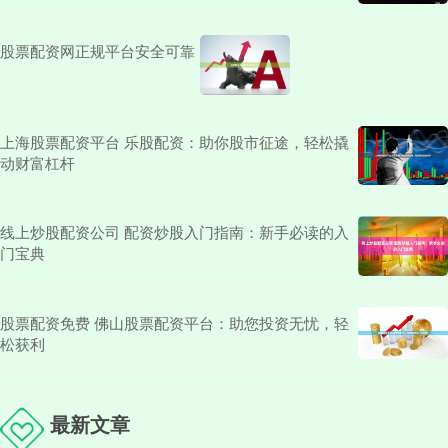
股票配资网正规平台安全可靠
上海股票配资平台 乐股配资：助你股市征途，轻松撬
动财富杠杆
线上炒股配资公司 配资炒股入门指南：新手必读的入
门宝典
股票配资免费 佛山股票配资平台：助您投资无忧，轻
松获利
最新文章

────

■ BRIEF
Output the complete listing exactly as it appears, except for the images.

■ TASK RESPONSE
股票配资网正规平台安全可靠
上海股票配资平台 乐股配资：助你股市征途，轻松撬
动财富杠杆
线上炒股配资公司 配资炒股入门指南：新手必读的入
门宝典
股票配资免费 佛山股票配资平台：助您投资无忧，轻
松获利
最新文章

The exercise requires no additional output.